Why do cellphones work in movie theaters?

How did you handle these emergencies before cell phones existed?

Whether the idea is good or bad is, of course, irrelevant in GQ.

Let’s stick to a) the law and b) the technology.

What I think might be useful is not jamming cell phones per se but, inventing a device that can send a test ring to every cellphone within a specific radius. You could use it at the start of movies/lectures etc to remind people that you phone should either be silent or off.

Pagers. Before pagers, a doctor might leave the theater’s phone number for emergencies and give his seat location to the manager, who could alert him of emergencies via an usher. Or the doctor could leave every few minutes and call in.

I used to live in an area where a large portion of the population was employed in the construction and building trades.

Think regular telephones going off in a theater is bad? Try Nextel direct connect beeps, followed by the inevitable tinny screeching about the “g’damn rough-in plumbing inspection.” Nobody complained, because everybody else watching the movie was a building contractor of some sort.

Doctors are not always “on call.” A doctor who is on call should not go to a movie. Quite simple… go to blockbuster and rent a movie if you are a doctor on call. There is absolutely no excuse (not even a plausible “life or death” one) for having a cellphone in a movie theater.

Pagers. And before that, well, I’m too young to know, sorry. I guess people had to tell you in advance where they would be so they could be contacted.

Since this is GQ I’ll stop there.

I think I heard about a pastor who installed a cell phone jammer in his church someplace in Europe. I think he had to take it out after it was causing other types of interference.

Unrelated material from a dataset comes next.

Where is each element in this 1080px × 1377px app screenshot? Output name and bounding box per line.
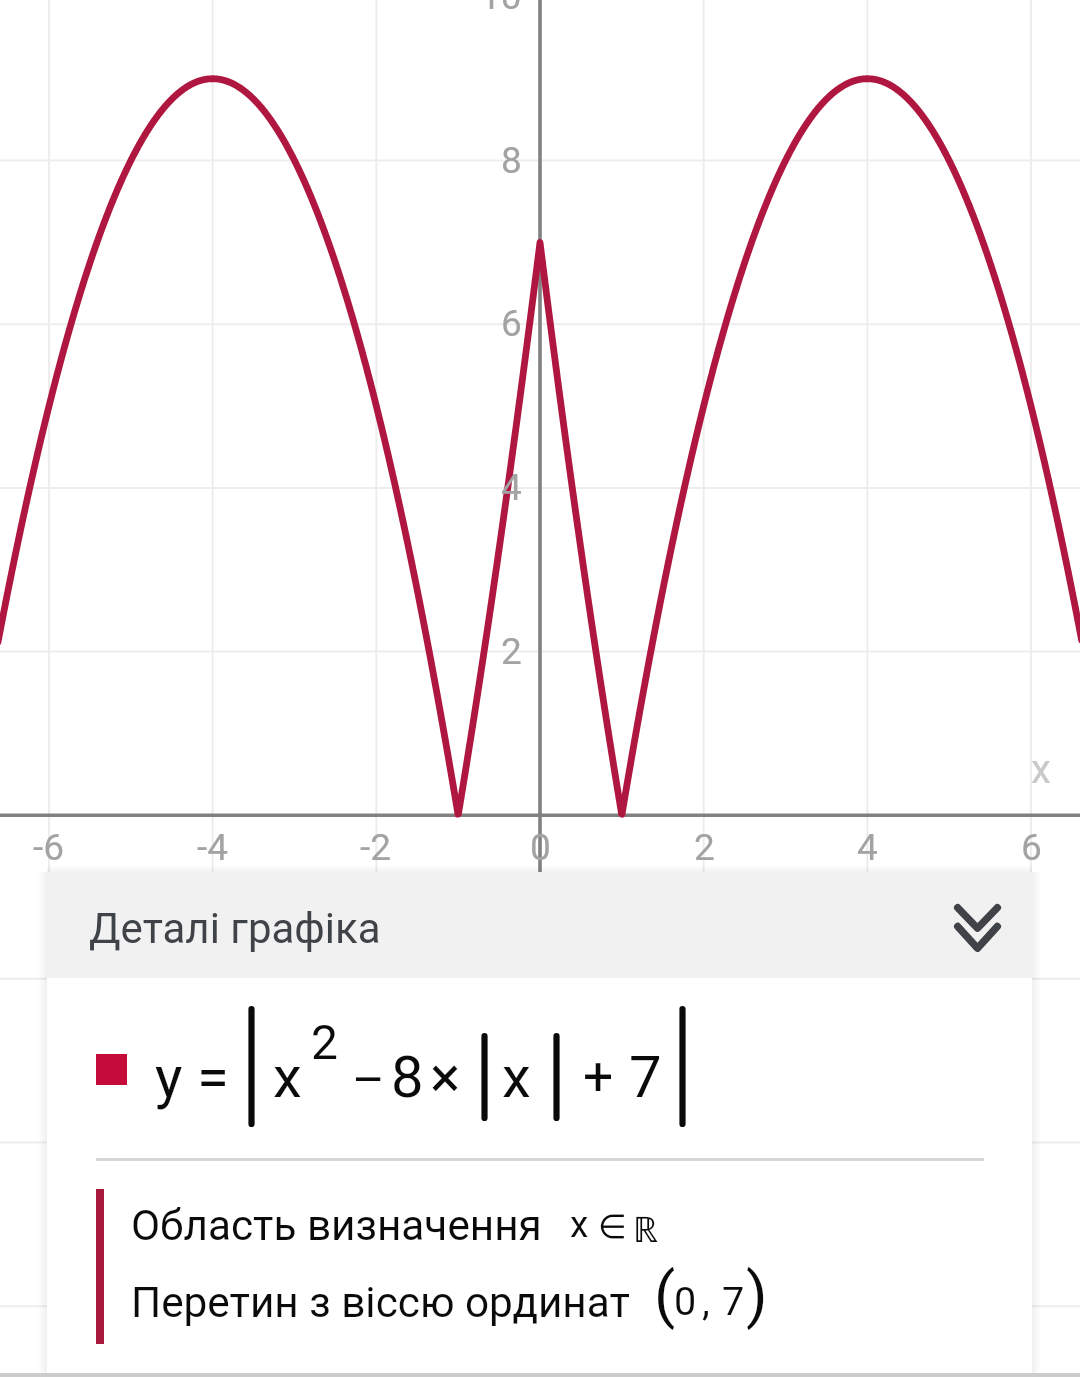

Wow-I do feel old, now. My first pager was a Motorola Metro Pageboy (was that sexist?) and it was perhaps 2" by 1" by 8". All it would do was beep, so you had to know who was calling you. Your number was given to one entity, and that was it.
LOW tech.

Some of the proposed cell silencers i’ve read about on slashdot and the like are actually silencers, not jammers. The idea is that a localized signal is sent to the phones forcing them into silent or vibrate modes. Therefore doctors can still get their calls while the other 99% doesn’t have to piss everybody off with their ringing phones. Or you can be like my father and throw punches at the guy sitting beside you who tries his darnedest to talk over the movie. Coupled with the two guys sitting behind him kicking his seat at hard as they could, you can be assured he swiftly ended his call.

And now we know why Canada needs the law.